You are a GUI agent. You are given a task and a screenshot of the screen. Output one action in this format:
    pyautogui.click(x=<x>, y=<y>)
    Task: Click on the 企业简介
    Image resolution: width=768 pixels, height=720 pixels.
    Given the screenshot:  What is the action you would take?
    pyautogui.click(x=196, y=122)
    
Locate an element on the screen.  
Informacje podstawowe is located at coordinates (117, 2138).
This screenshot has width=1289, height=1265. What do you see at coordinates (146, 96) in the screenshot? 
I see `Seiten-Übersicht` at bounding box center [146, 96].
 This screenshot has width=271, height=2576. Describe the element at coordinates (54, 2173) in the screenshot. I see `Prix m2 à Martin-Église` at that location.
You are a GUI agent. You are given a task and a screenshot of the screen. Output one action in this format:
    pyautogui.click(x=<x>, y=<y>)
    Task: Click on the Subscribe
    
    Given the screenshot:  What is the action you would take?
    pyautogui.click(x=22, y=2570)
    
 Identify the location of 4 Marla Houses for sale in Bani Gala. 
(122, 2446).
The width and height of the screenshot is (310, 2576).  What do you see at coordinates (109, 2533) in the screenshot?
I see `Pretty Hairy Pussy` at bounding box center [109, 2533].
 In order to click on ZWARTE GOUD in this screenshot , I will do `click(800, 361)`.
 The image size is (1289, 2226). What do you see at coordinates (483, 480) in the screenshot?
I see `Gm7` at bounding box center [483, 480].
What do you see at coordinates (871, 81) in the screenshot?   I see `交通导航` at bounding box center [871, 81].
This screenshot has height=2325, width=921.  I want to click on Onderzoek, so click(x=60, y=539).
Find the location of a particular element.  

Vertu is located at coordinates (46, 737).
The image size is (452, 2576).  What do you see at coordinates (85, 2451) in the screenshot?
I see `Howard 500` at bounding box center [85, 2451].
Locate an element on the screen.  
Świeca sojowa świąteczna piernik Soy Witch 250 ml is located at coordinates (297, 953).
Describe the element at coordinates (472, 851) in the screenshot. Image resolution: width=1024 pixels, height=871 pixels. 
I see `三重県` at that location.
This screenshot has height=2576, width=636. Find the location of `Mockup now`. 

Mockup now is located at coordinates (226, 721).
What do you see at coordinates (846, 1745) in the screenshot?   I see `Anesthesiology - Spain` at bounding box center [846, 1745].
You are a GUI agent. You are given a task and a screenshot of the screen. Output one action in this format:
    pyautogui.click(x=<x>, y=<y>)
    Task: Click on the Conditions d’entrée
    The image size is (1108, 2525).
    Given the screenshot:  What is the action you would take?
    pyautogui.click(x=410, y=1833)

···

> What you will do: Your job is to reproduce the listing exactly.

> Result for this task:
You are a GUI agent. You are given a task and a screenshot of the screen. Output one action in this format:
    pyautogui.click(x=<x>, y=<y>)
    Task: Click on the 企业简介
    Image resolution: width=768 pixels, height=720 pixels.
    Given the screenshot:  What is the action you would take?
    pyautogui.click(x=196, y=122)
    
Locate an element on the screen.  
Informacje podstawowe is located at coordinates (117, 2138).
This screenshot has width=1289, height=1265. What do you see at coordinates (146, 96) in the screenshot? 
I see `Seiten-Übersicht` at bounding box center [146, 96].
 This screenshot has width=271, height=2576. Describe the element at coordinates (54, 2173) in the screenshot. I see `Prix m2 à Martin-Église` at that location.
You are a GUI agent. You are given a task and a screenshot of the screen. Output one action in this format:
    pyautogui.click(x=<x>, y=<y>)
    Task: Click on the Subscribe
    
    Given the screenshot:  What is the action you would take?
    pyautogui.click(x=22, y=2570)
    
 Identify the location of 4 Marla Houses for sale in Bani Gala. 
(122, 2446).
The width and height of the screenshot is (310, 2576).  What do you see at coordinates (109, 2533) in the screenshot?
I see `Pretty Hairy Pussy` at bounding box center [109, 2533].
 In order to click on ZWARTE GOUD in this screenshot , I will do `click(800, 361)`.
 The image size is (1289, 2226). What do you see at coordinates (483, 480) in the screenshot?
I see `Gm7` at bounding box center [483, 480].
What do you see at coordinates (871, 81) in the screenshot?   I see `交通导航` at bounding box center [871, 81].
This screenshot has height=2325, width=921.  I want to click on Onderzoek, so click(x=60, y=539).
Find the location of a particular element.  

Vertu is located at coordinates (46, 737).
The image size is (452, 2576).  What do you see at coordinates (85, 2451) in the screenshot?
I see `Howard 500` at bounding box center [85, 2451].
Locate an element on the screen.  
Świeca sojowa świąteczna piernik Soy Witch 250 ml is located at coordinates (297, 953).
Describe the element at coordinates (472, 851) in the screenshot. Image resolution: width=1024 pixels, height=871 pixels. 
I see `三重県` at that location.
This screenshot has height=2576, width=636. Find the location of `Mockup now`. 

Mockup now is located at coordinates (226, 721).
What do you see at coordinates (846, 1745) in the screenshot?   I see `Anesthesiology - Spain` at bounding box center [846, 1745].
You are a GUI agent. You are given a task and a screenshot of the screen. Output one action in this format:
    pyautogui.click(x=<x>, y=<y>)
    Task: Click on the Conditions d’entrée
    The image size is (1108, 2525).
    Given the screenshot:  What is the action you would take?
    pyautogui.click(x=410, y=1833)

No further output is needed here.